Overall revenue growth in the chip industry has slowed to around 6 percent per year between 2000 and 2010, from 16 percent each year prior to 2000, he said. At the same time, more new rivals have entered the contract chip making business. His company will have to find new ways to grow despite these challenges, he said.

"Growth opportunities exist in cell-phone applications, game systems, digital TV, LCD displays, power management, MP3 devices, and digital cameras," a paper Chang submitted to the conference reads.

Developing closer relationships with the chip design companies that create chips for these kinds of products will be a key strategy for TSMC in the future. TSMC manufactures chips that are designed by other companies, a business model it pioneered. Prior to the Taiwanese company's founding, small chip design firms had to ask Intel Corp., Motorola Inc. and other big chip makers to make their chips, and these companies would only comply if their factories weren't being fully used already. Most small companies didn't have enough money to set up their own chip factory because the high tech plants used to cost around US$1 billion each. Now, a new one can cost $3.5 billion.

TSMC stepped in to fill the gap, and the result has been the steady growth of chip design companies that never build their own factories. They rely on TSMC or other foundry chip makers, including Taiwan's United Microelectronics Corp. (UMC), to manufacture their chips.
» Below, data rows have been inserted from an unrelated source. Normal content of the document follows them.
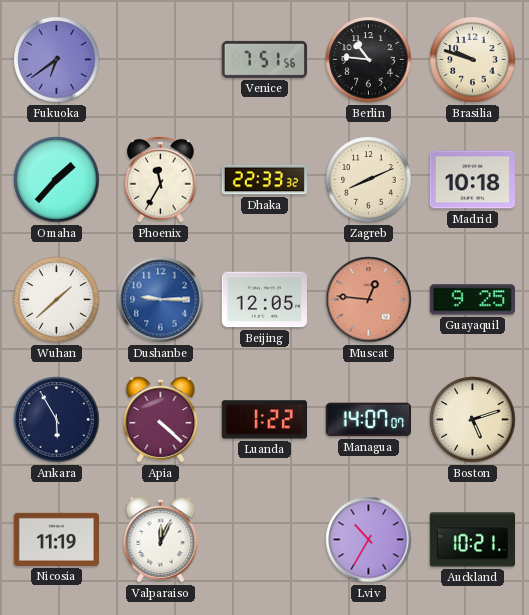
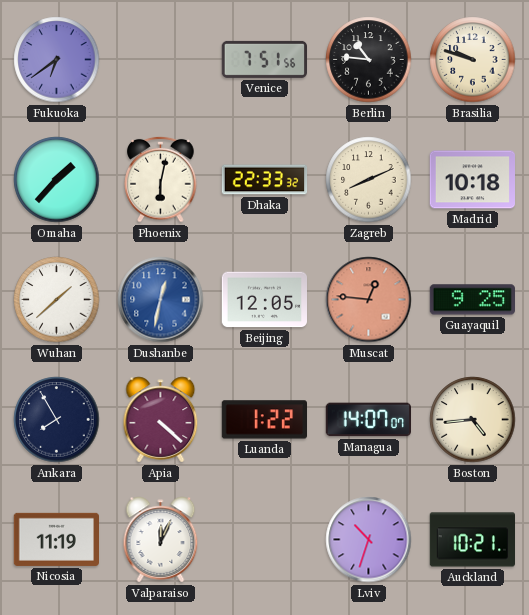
Phoenix: 11:35 -> 6:02
Dushanbe: 9:15 -> 12:32
Ankara: 5:55 -> 7:55
Boston: 5:12 -> 4:44
Lviv: 10:35 -> 10:33
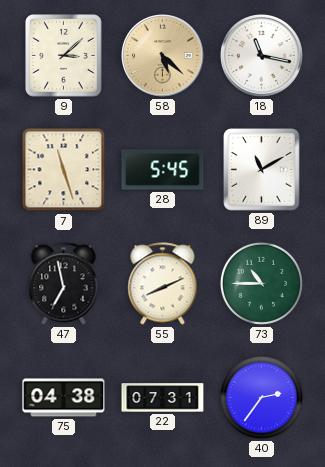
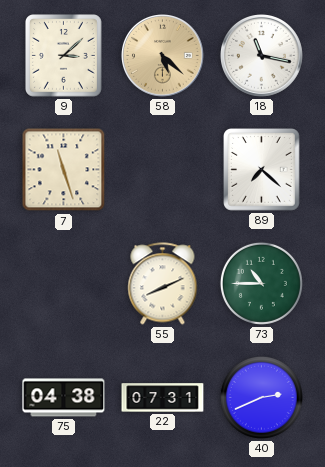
28: 5:45 -> none
89: 11:10 -> 7:22
47: 6:58 -> none
40: 2:36 -> 2:41
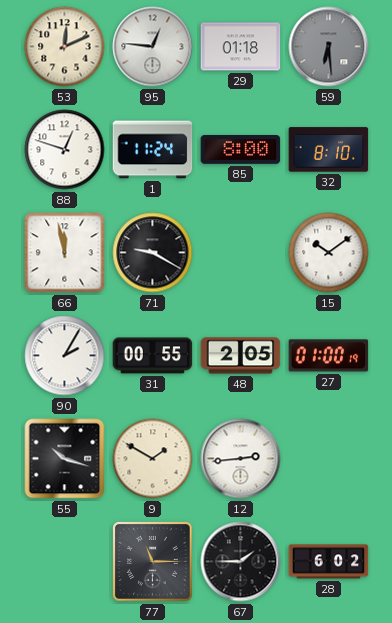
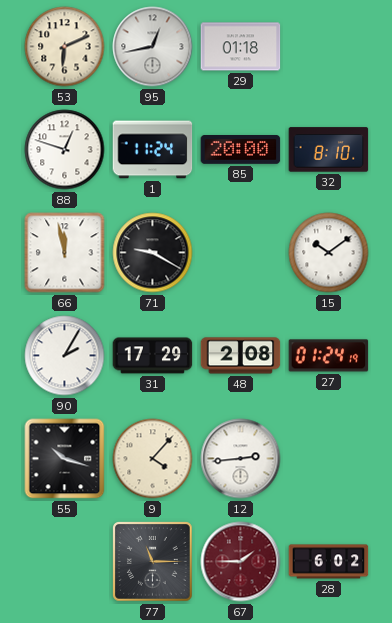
53: 12:11 -> 6:11
95: 12:46 -> 12:43
59: 6:29 -> none
85: 8:00 -> 20:00
31: 00:55 -> 17:29
48: 2:05 -> 2:08
27: 01:00 -> 01:24
9: 1:50 -> 4:07
67 dial: black -> burgundy
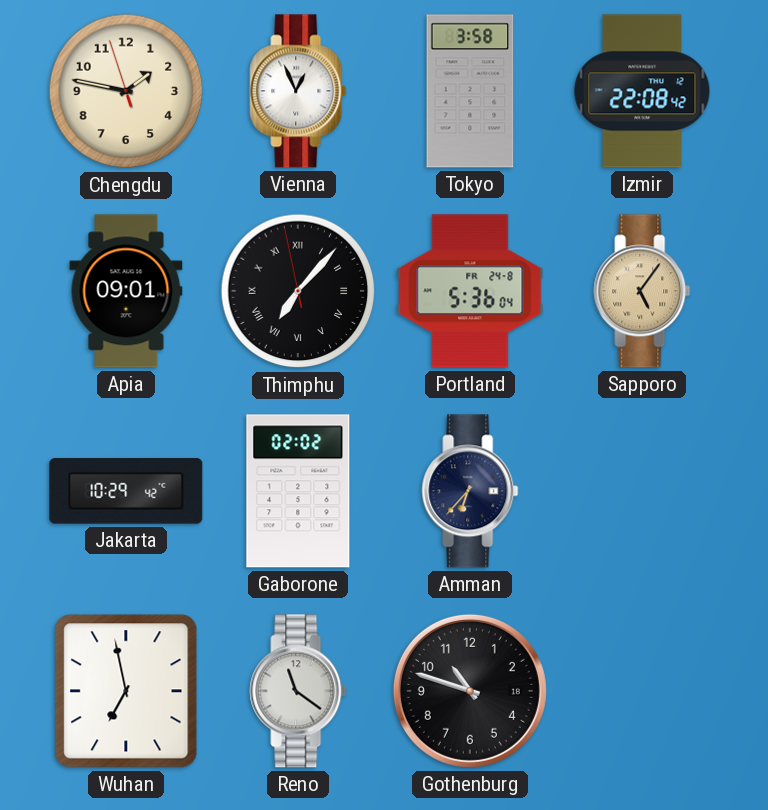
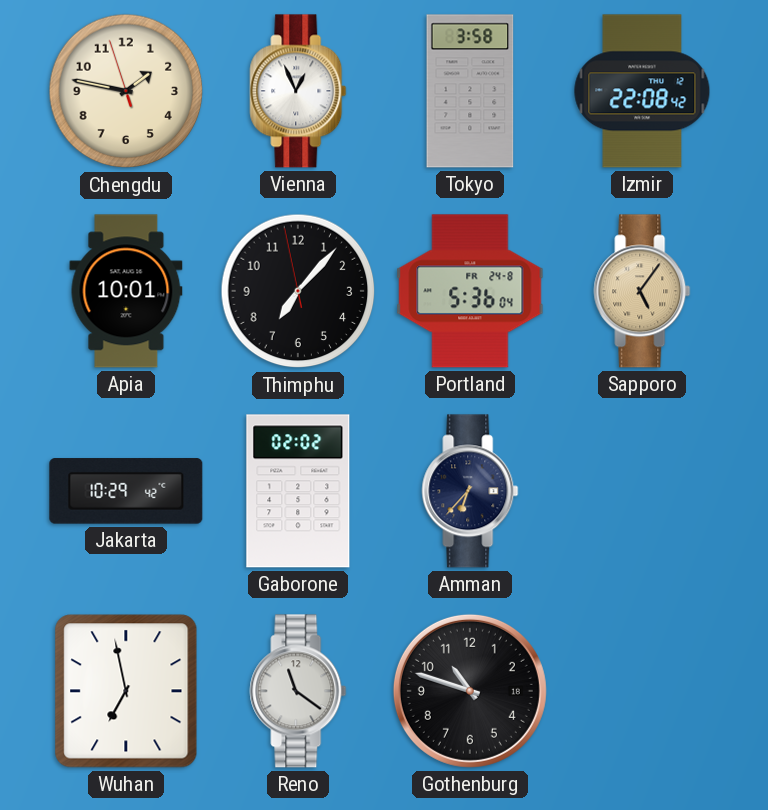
Apia: 09:01 -> 10:01
Thimphu numerals: Roman -> Arabic
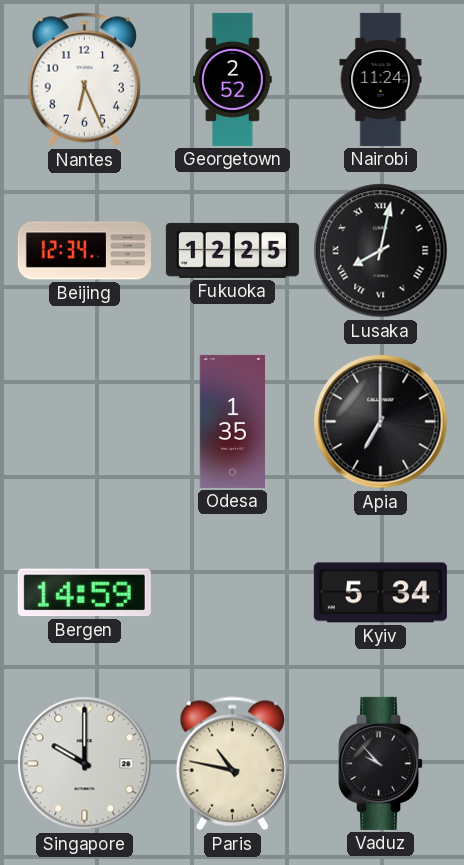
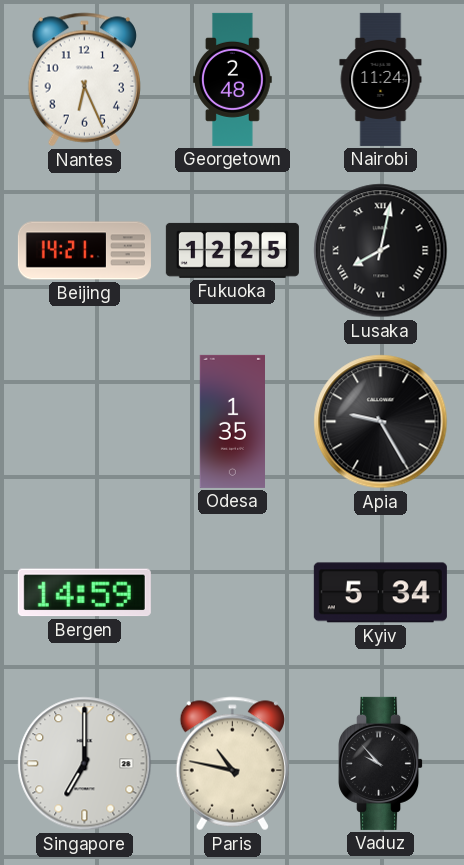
Georgetown: 2:52 -> 2:48
Beijing: 12:34 -> 14:21
Apia: 7:00 -> 9:25
Singapore: 10:00 -> 7:00
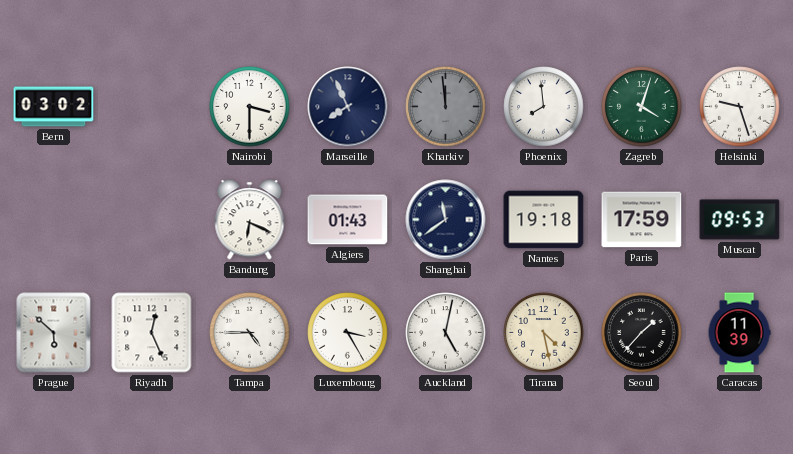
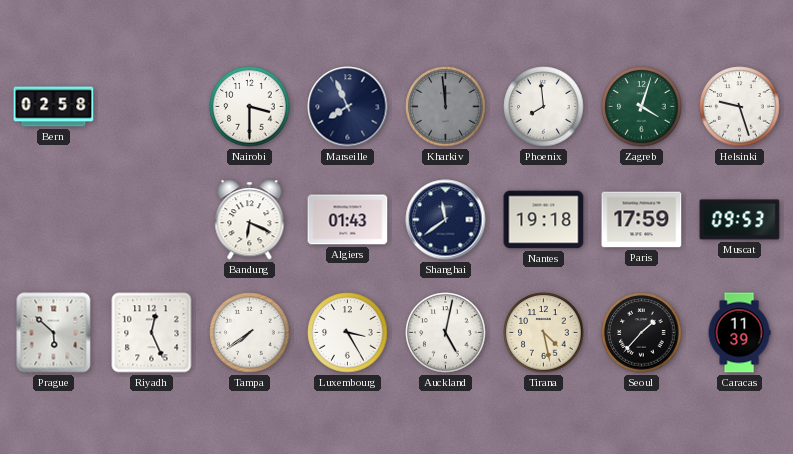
Bern: 03:02 -> 02:58
Tampa: 4:45 -> 7:39
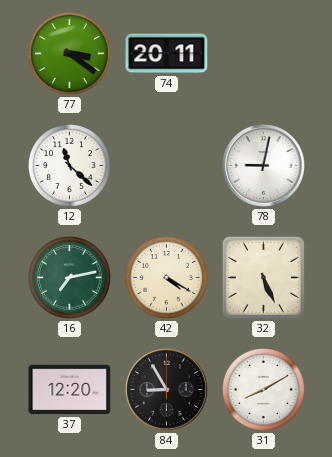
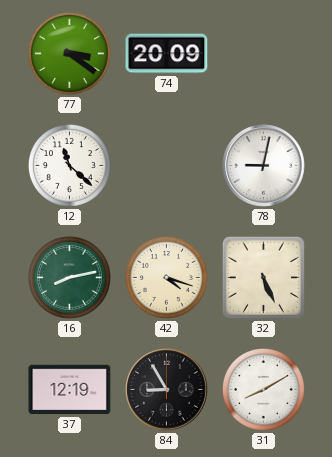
74: 20:11 -> 20:09
16: 7:13 -> 8:13
42: 4:20 -> 4:18
37: 12:20 -> 12:19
Mobile phone chip developer Qualcomm Inc. and graphics chip designer Nvidia Corp. are two examples of companies that have been wildly successful, despite not owning their own factories. They farm out production to foundries such as TSMC and UMC.

The success of TSMC and UMC has caused a number of new competitors to enter the chip foundry business. IBM Corp., Samsung Semiconductor Inc., and China's Semiconductor Manufacturing International Corp. are all examples of latecomers to the foundry business. These new rivals have been able to survive, and in some cases thrive.

"The growth of the industry has attracted many companies to offer foundry services. Consequently, competition between these companies increases the potential for commoditization of foundry services," according to Chang's report. He goes on to say that going forward, the best defense for TSMC will be to engage with chip design customers far earlier in the developing stage of their products, and to offer a wider range of production services.

TSMC and UMC hold around a 75 percent share of the global chip foundry business, according to investment banking firm Merrill Lynch & Co. Inc.

Last week, TSMC said it opened its first office Bangalore, India, to find new customers and help existing ones complete their chip designs faster and bring products more quickly to market.